Put bluntly it will require President Ramaphosa to declare war with the opposing factions of his own party. This is what this would look like:
Reforming the Budget
On 24 June, the tabling of a new budget for the country would reveal wholesale reform. Before a single cent increase in tax is proposed, aggressive cuts in the public sector wage bill would be matched by a reduction in the cabinet.
Austerity measures, the likes of which we have never seen before, would need to stun us all and the end of failing state-owned entities would need to be the centre-piece.
My concern is that Minister Mboweni is isolated. His new budget will not follow a State of the Nation Address from which he would take his cue for such drastic policy changes.
Economic Certainty
We need to know as a country, and we need to project to the world, where we are heading as an economy.
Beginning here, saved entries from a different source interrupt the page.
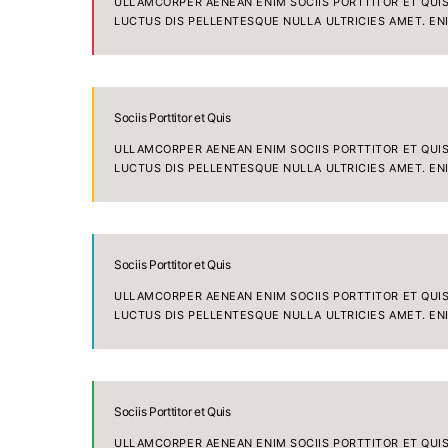
ULLAMCORPER AENEAN ENIM SOCIIS PORTTITOR ET QUIS 
LUCTUS DIS PELLENTESQUE NULLA ULTRICIES AMET. EN
Sociis Porttitor et Quis
ULLAMCORPER AENEAN ENIM SOCIIS PORTTITOR ET QUIS 
LUCTUS DIS PELLENTESQUE NULLA ULTRICIES AMET. EN
Sociis Porttitor et Quis
ULLAMCORPER AENEAN ENIM SOCIIS PORTTITOR ET QUIS 
LUCTUS DIS PELLENTESQUE NULLA ULTRICIES AMET. EN
Sociis Porttitor et Quis
ULLAMCORPER AENEAN ENIM SOCIIS PORTTITOR ET QUIS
We can no longer speak out of the one side of our mouth to international investors and out of the other to people back home.
We have lost so much credibility in the eyes of the world, that now has to be regained.
We must spell out our economic policy, we must stop flirting with socialist tendencies that are confusing everyone and we must send one clear and unequivocal message to the world – we are open for business.
Changing our Labour System
Our labour regime was specifically cited by the likes of Moodey’s in their decision to downgrade South Africa to junk status. The days of trade unions calling the shots, like some unelected shadow government, must end.
We need a new labour regime that makes hiring South Africans easier and is more inviting to investment. With 10 million South Africans unemployed before the lockdown, and National Treasury projected 3-7 million more joining their ranks, incentivising employment has never been so important. I dread the idea that I live in a country known globally as the most unequal, with what may well become over 60% unemployment
To the Rescue of Small Business
There has to be a raft of measures that makes it easier to establish and run small businesses in South Africa. It should just be easier, it should be incentivised with easy access to low interest funding, incubations services and tax rebates.
Every informal trader is a small business owner in the making. Every small business can grow into a medium-sized business. We need to create a nation of employers and not just employees because existing companies aren’t going to be able to hire enough people.
An Education Revolution
We need to see a revolution of education. There has to be investment in creating opportunity to feed a growing economy, with up-skilled teachers and quality principals and a new curriculum that prepares our children.
FET, TVET and Nursing Colleges need to sprout up across the country along with artisanal training and other vocational training facilities.
Tighten up our borders
South Africa needs to have the courage to face the world of its own domestic humanitarian crisis. We need to immediately engage members of the international community for the repatriation of their citizens found to be in South Africa illegally.
We cannot, as a country, look after citizens of the world, when we are failing so fundamentally to provide the same care to our own.
Most of all, this lockdown needs to be phased out quickly alongside the phasing in of stringent measures to protect the health of all people.
The smartest minds in our country are showing us that a continued lockdown will not save lives and if anyone thinks that unemployment and poverty are not killers - you are mistaken.
I hope and pray that President Ramaphosa does not miss the chance to grab this moment to turn our country around. However, I have always believed that hopes and prayers are not enough and that my God requires me to take action myself.
This is why I am working to build the new alternative in South Africa, because I fear this moment will be allowed to pass us by for fear of internal factional considerations.